You start a new project. You spend time setting up the framework, choosing and installing libraries, and writing a couple of example features. You create Claude.Mid Write specific pedantic models with your guidelines.

Now you ask the AI ​​to implement a new feature. You write a detailed allusion, citing your examples. AI creates a plan. You review it and approve it. AI writes code. You run type checking and tests. Everything passes. You review the code against your samples. It is similar. You commit.

The total time for a prompt can be as little as 15 minutes for a feature that would take you an hour to write manually. But more importantly, the code you get is easy to maintain – it follows the patterns you’ve established.

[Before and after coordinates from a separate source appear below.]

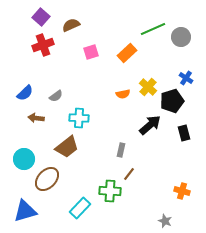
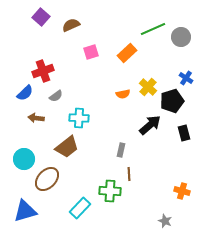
red cross: moved 26 px down
brown line: rotated 40 degrees counterclockwise
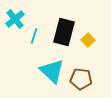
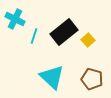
cyan cross: rotated 24 degrees counterclockwise
black rectangle: rotated 36 degrees clockwise
cyan triangle: moved 6 px down
brown pentagon: moved 11 px right; rotated 10 degrees clockwise
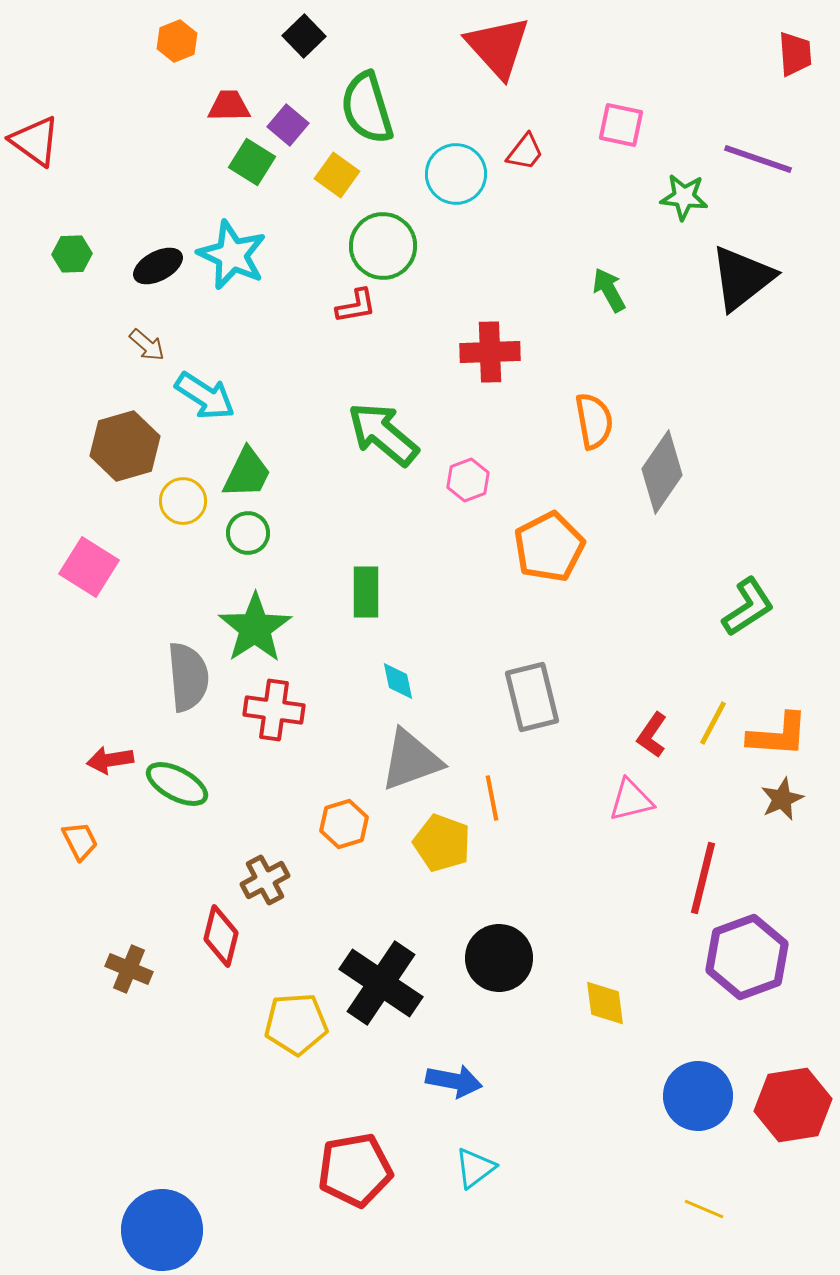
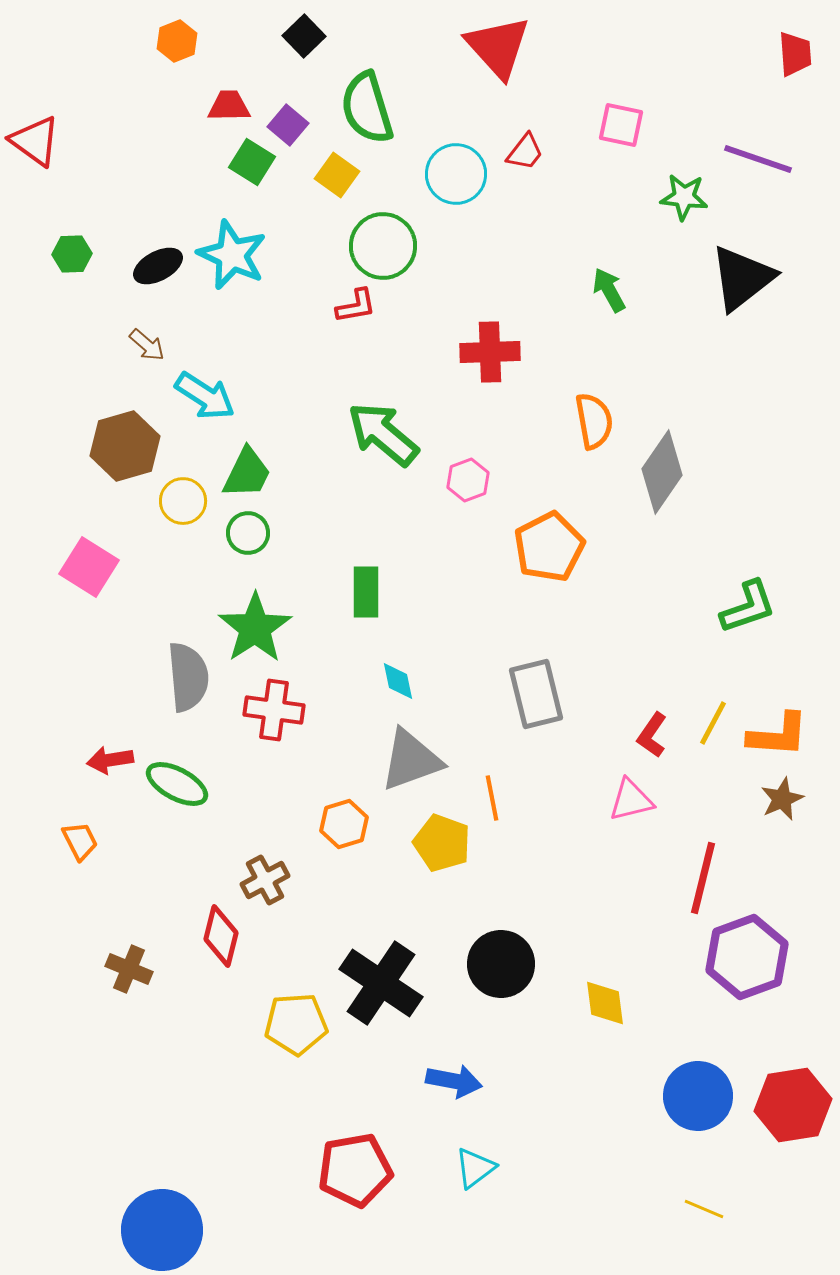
green L-shape at (748, 607): rotated 14 degrees clockwise
gray rectangle at (532, 697): moved 4 px right, 3 px up
black circle at (499, 958): moved 2 px right, 6 px down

The next feature runs faster because the AI ​​has more examples to learn from. Code becomes more consistent over time as each new feature reinforces existing patterns.

# wrap up

With AI coding tools proving extremely useful, your job as a developer or data professional is changing. Now you spend less time writing code and more time:

• Designing the system and choosing the architecture
• Implementation reference samples
• Writing constraints and guidelines
• Reviewing AI output and maintaining the quality bar

The skill that matters most is not writing code fast. Rather, it’s designing systems that force AI to write the code that sustains it. It knows which methods scale and which create technical debt. I hope you find this article helpful even if you don’t use Python as your programming language of choice. Let us know what else you think we can do to maintain Ai-generated Python code. What can you do? Keep searching!

Bala Priya c is a developer and technical writer from India. She loves working at the intersection of mathematics, programming, data science, and content creation. His areas of interest and expertise include devops, data science, and natural language processing. She enjoys reading, writing, coding and coffee! Currently, she is working on learning and sharing her knowledge with the developer community by authoring tutorials, how-to guides, opinion pieces and more. Bala also engages resource reviews and coding lessons.